“Caregivers in Michigan are reaching a breaking point,” reporting from Sarah Rahal and Hayley Harding at The Detroit News, took home second-place honors in community/local news reporting at SPJ Detroit’s annual Excellence in Journalism awards Monday night. The reporting was based on data from a survey that was part of an effort sponsored by the NY&MI Solutions Journalism Collaborative.
As the story reported, in Metro Detroit, caregivers are disproportionately people of color and often poorer than their county’s median household income. Only about a third of the combined population of Wayne, Oakland and Macomb counties is not white, but people of color made up 43% of survey respondents.
Nearly half of the respondents in the story say caregiving has taken a physical or emotional toll. Most caregivers are taking care of family members, including a significant number caring for parents, the survey found, but some are also taking care of neighbors and friends.
Read the full story on The Detroit News site.
Todd McInturf’s lead photograph in the caregiving package (below), captured Rosa L. Hunter, a 94-year-old dementia patient, being kissed by her daughter and caregiver, Rosa Eileen Hunter, 68, both of suburban Detroit.
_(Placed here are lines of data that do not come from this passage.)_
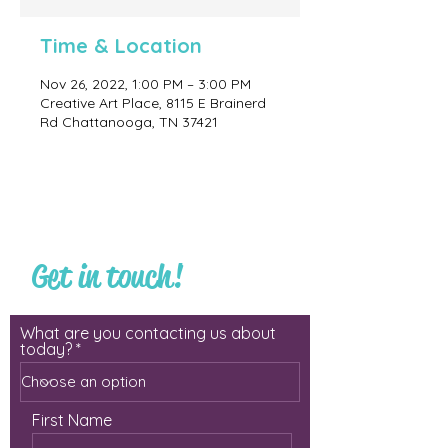
Time & Location
Nov 26, 2022, 1:00 PM – 3:00 PM
Creative Art Place, 8115 E Brainerd
Rd Chattanooga, TN 37421
Get in touch!
What are you contacting us about
today?
First Name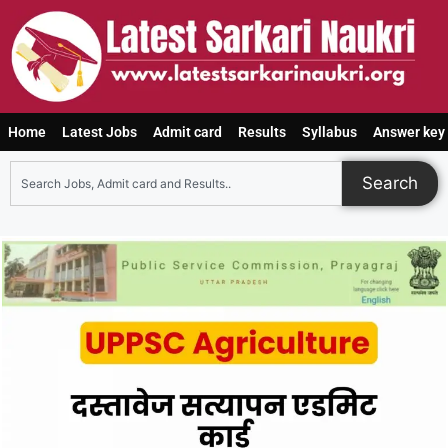
Home
Latest Jobs
Admit card
Results
Syllabus
Answer key
Search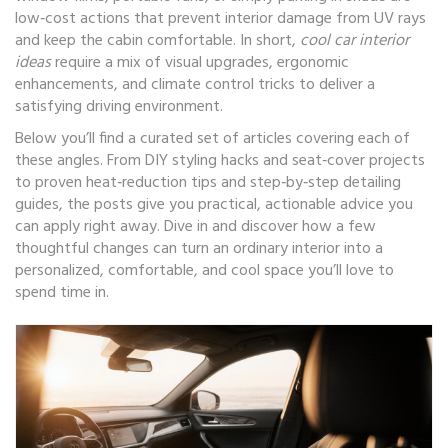
low‑cost actions that prevent interior damage from UV rays
and keep the cabin comfortable. In short,
cool car interior
ideas
require a mix of visual upgrades, ergonomic
enhancements, and climate control tricks to deliver a
satisfying driving environment.
Below you’ll find a curated set of articles covering each of
these angles. From DIY styling hacks and seat‑cover projects
to proven heat‑reduction tips and step‑by‑step detailing
guides, the posts give you practical, actionable advice you
can apply right away. Dive in and discover how a few
thoughtful changes can turn an ordinary interior into a
personalized, comfortable, and cool space you’ll love to
spend time in.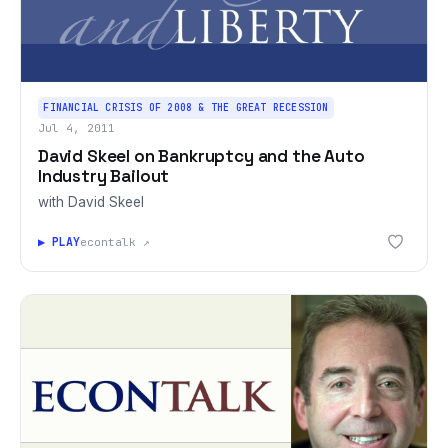
FINANCIAL CRISIS OF 2008 & THE GREAT RECESSION
Jul 4, 2011
David Skeel on Bankruptcy and the Auto
Industry Bailout
with David Skeel
▶ PLAY
econtalk ↗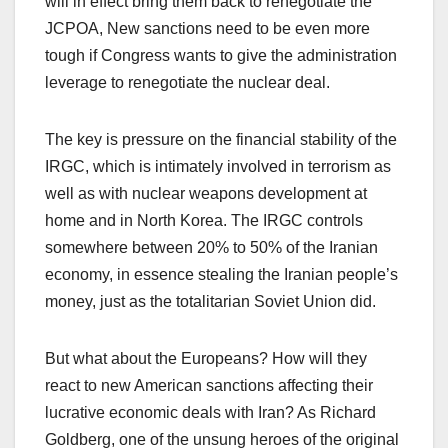
will in effect bring them back to renegotiate the
JCPOA, New sanctions need to be even more
tough if Congress wants to give the administration
leverage to renegotiate the nuclear deal.
The key is pressure on the financial stability of the
IRGC, which is intimately involved in terrorism as
well as with nuclear weapons development at
home and in North Korea. The IRGC controls
somewhere between 20% to 50% of the Iranian
economy, in essence stealing the Iranian people’s
money, just as the totalitarian Soviet Union did.
But what about the Europeans? How will they
react to new American sanctions affecting their
lucrative economic deals with Iran? As Richard
Goldberg, one of the unsung heroes of the original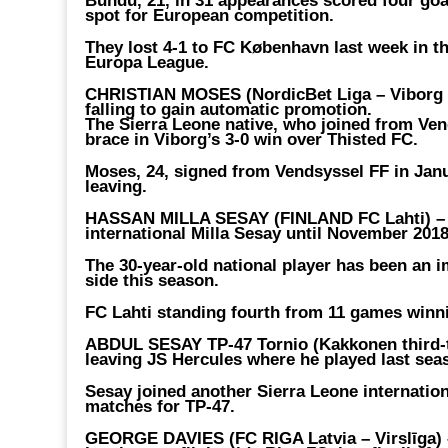
Bundu, 21, in 31 appearances scored four goal
spot for European competition.
They lost 4-1 to FC København last week in th
Europa League.
CHRISTIAN MOSES (NordicBet Liga – Viborg 
falling to gain automatic promotion.
The Sierra Leone native, who joined from Ven
brace in Viborg’s 3-0 win over Thisted FC.
Moses, 24, signed from Vendsyssel FF in Janu
leaving.
HASSAN MILLA SESAY (FINLAND FC Lahti) 
international Milla Sesay until November 2018
The 30-year-old national player has been an i
side this season.
FC Lahti standing fourth from 11 games winni
ABDUL SESAY TP-47 Tornio (Kakkonen third-t
leaving JS Hercules where he played last sea
Sesay joined another Sierra Leone internatio
matches for TP-47.
GEORGE DAVIES (FC RIGA Latvia – Virslīga)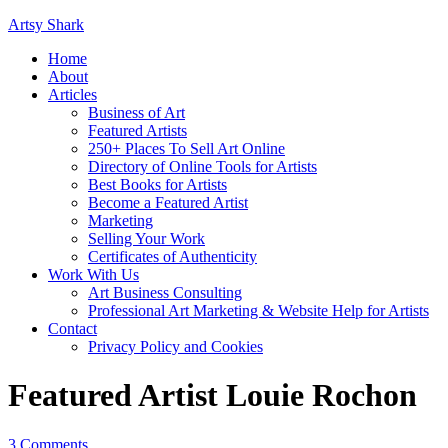
Artsy Shark
Home
About
Articles
Business of Art
Featured Artists
250+ Places To Sell Art Online
Directory of Online Tools for Artists
Best Books for Artists
Become a Featured Artist
Marketing
Selling Your Work
Certificates of Authenticity
Work With Us
Art Business Consulting
Professional Art Marketing & Website Help for Artists
Contact
Privacy Policy and Cookies
Featured Artist Louie Rochon
3 Comments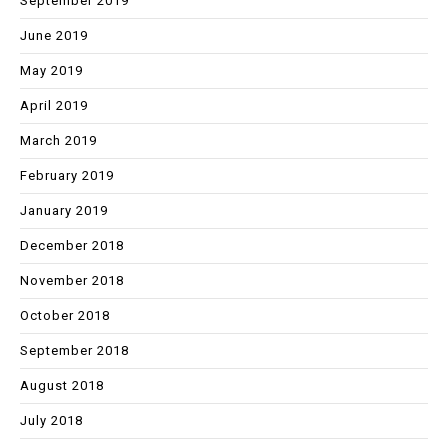
September 2019
June 2019
May 2019
April 2019
March 2019
February 2019
January 2019
December 2018
November 2018
October 2018
September 2018
August 2018
July 2018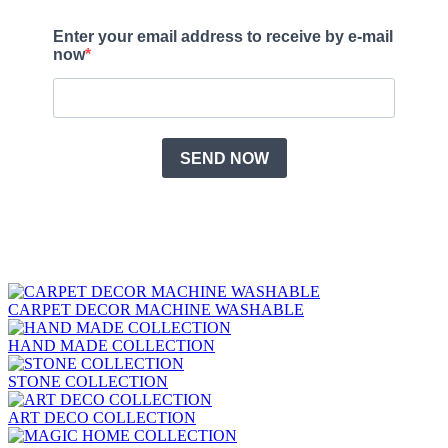
CARPET DECOR MACHINE WASHABLE
HAND MADE COLLECTION
STONE COLLECTION
ART DECO COLLECTION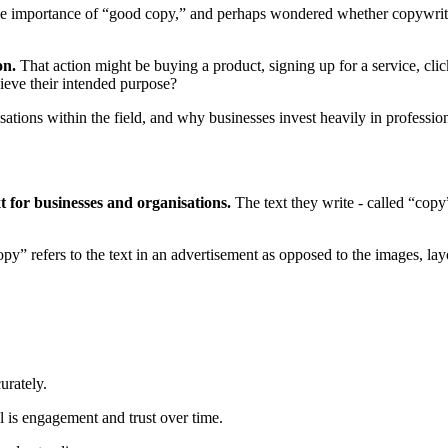
 the importance of “good copy,” and perhaps wondered whether copywrit
on.
That action might be buying a product, signing up for a service, cli
hieve their intended purpose?
isations within the field, and why businesses invest heavily in professio
t for businesses and organisations.
The text they write - called “copy”
y” refers to the text in an advertisement as opposed to the images, la
urately.
al is engagement and trust over time.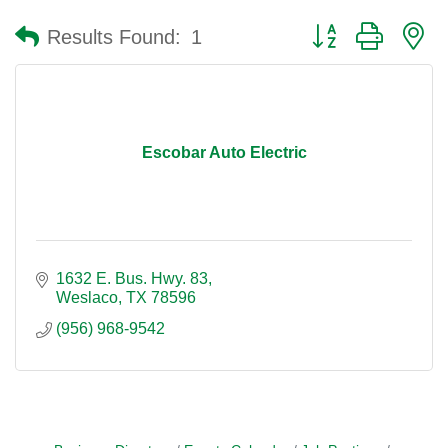
Button group with n
Results Found:
1
Escobar Auto Electric
1632 E. Bus. Hwy. 83
Weslaco
TX
78596
(956) 968-9542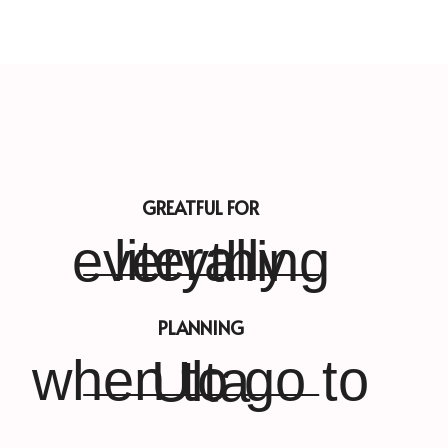
GREATFUL FOR
literally everything
PLANNING
when to go to Ulta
The photograph won fourth-place honors for Feature Photography.
The annual awards were presented at a ceremony recognizing approximately 300 journalists in southeast Michigan in print, broadcast, and digital media.
Winners of the Excellence in Journalism awards were selected by a panel of veteran journalists from an outstate chapter of SPJ. The Society of Professional Journalists, founded in 1909, is the nation’s most broad-based journalism organization.